My roasted pork loin with gravy recipe pairs a juicy pork roast with a brown gravy infused with the sweetness of brown sugar and apples.
Gather the family around the dinner table for this comforting meal. A tender pork loin is roasted to perfection with onions and apple chunks, then the drippings are transformed into an outrageously flavorful gravy, perfect for slathering over sliced pork and fluffy mashed potatoes!
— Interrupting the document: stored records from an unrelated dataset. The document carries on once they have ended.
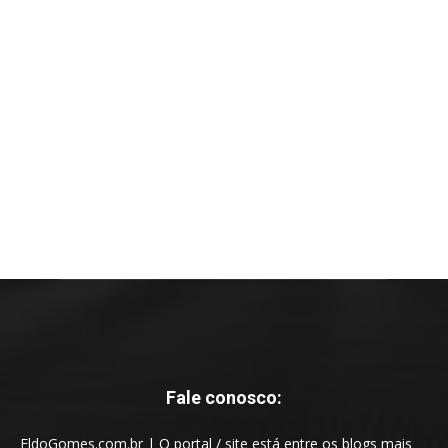
Fale conosco:
EldoGomes.com.br | O portal / site está entre os blogs mais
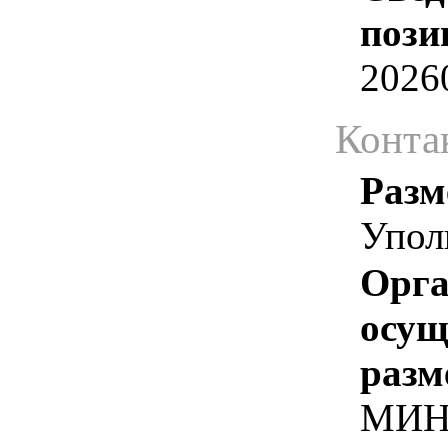
пози
2026
Конта
Разм
Упол
Орга
осу
разм
МИН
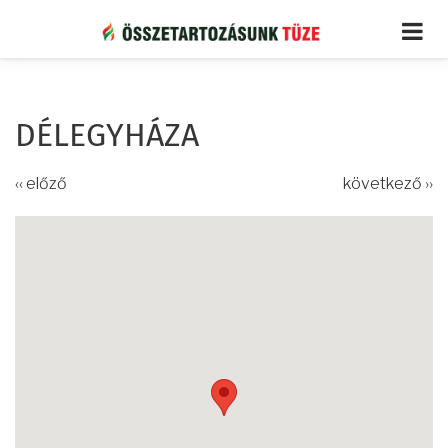
Ugrás
a
tartalomra
DÉLEGYHÁZA
‹‹ előző
következő ››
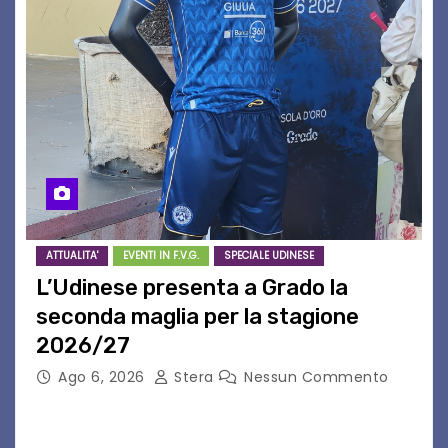
ATTUALITA'
EVENTI IN F.V.G.
SPECIALE UDINESE
L’Udinese presenta a Grado la
seconda maglia per la stagione
2026/27
Ago 6, 2026
Stera
Nessun Commento
GRADO – È stata la splendida cornice di Grado
a ospitare la presentazione della nuova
Ingredients & Substitutions
- Boneless pork loin roast - You can substitute pork tenderloin or pork chops, but you will want to greatly reduce the cooking time.
- Apple cider vinegar
- Olive oil
- Brown sugar
- Garlic powder
- Dried thyme - You can substitute fresh thyme or your favorite herb.
- Kosher salt
- Black pepper
- Yellow onion
- Granny Smith apples
- Chicken broth - Chicken stock or vegetable broth is also fine to use.
- Butter
- All-purpose flour

How to make it
To make pork loin with gravy, begin by mixing together the apple cider vinegar, olive oil, brown sugar, garlic powder, thyme, salt, and black pepper in a small mixing bowl. Then score the fat cap on the pork with a sharp knife, and then brush the mixture evenly over the pork roast.
Spread the chopped onions and apples across the bottom of a roasting pan, then pour in chicken broth. Place the pork loin over the mixture (with the fat cap up) and set it in a 400-degree oven. Bake for 1 hour, or until the pork reaches 145 degrees.
Remove the pork from the oven, and let it rest while preparing the gravy.
Pour the drippings into a saucepan, along with the roasted onions and apples and any browned bits from the bottom of the pan. Then lightly mash the mixture together. Set the saucepan over medium-low heat. Melt in the butter and then sprinkle in the flour and brown sugar, while whisking. Slowly add chicken broth, while still whisking.
Bring the gravy to a simmer, then add salt and black pepper to taste. Slice the pork and serve with the gravy.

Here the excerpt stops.